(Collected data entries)

***

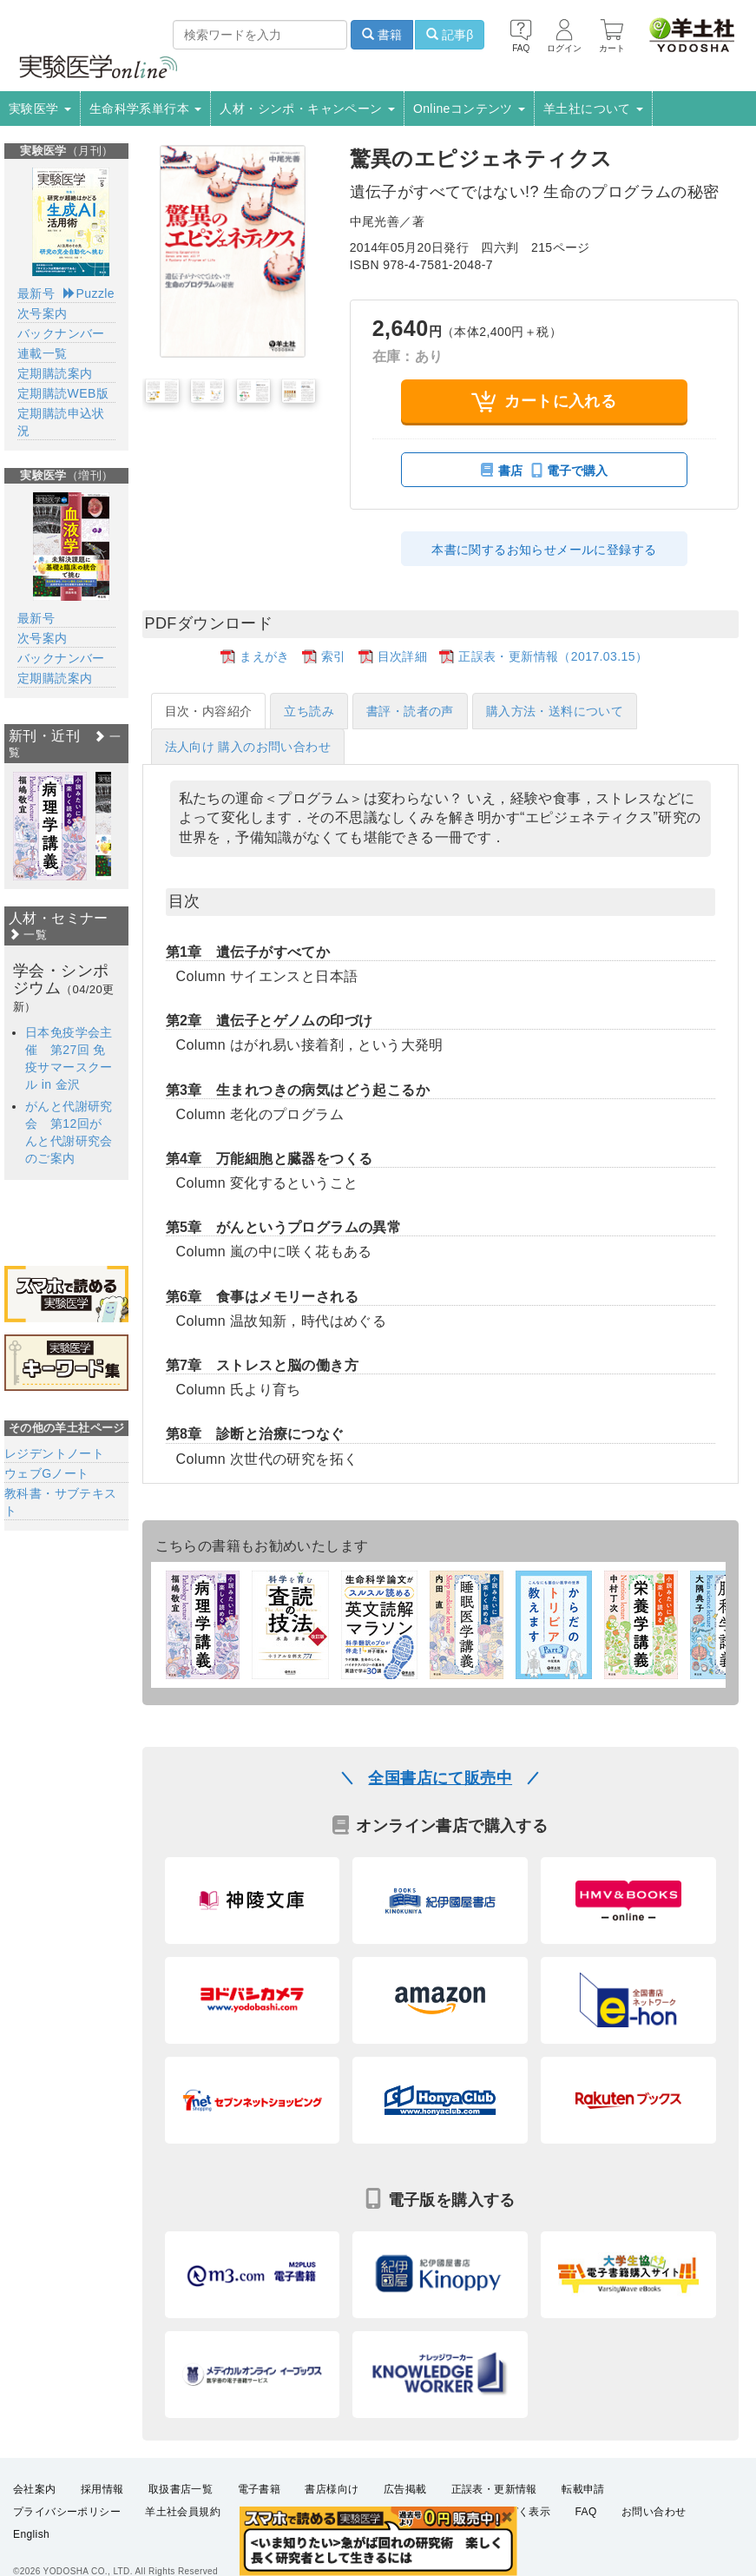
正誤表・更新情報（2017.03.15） (553, 656)
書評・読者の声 (410, 711)
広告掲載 (405, 2489)
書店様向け (331, 2489)
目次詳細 (403, 656)
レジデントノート (54, 1453)
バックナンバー (61, 333)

***

Directions for this task:
Copy the data exactly. Any picture it contains is to be omitted.

Reply:
正誤表・更新情報（2017.03.15） (553, 656)
書評・読者の声 (410, 711)
広告掲載 (405, 2489)
書店様向け (331, 2489)
目次詳細 (403, 656)
レジデントノート (54, 1453)
バックナンバー (61, 333)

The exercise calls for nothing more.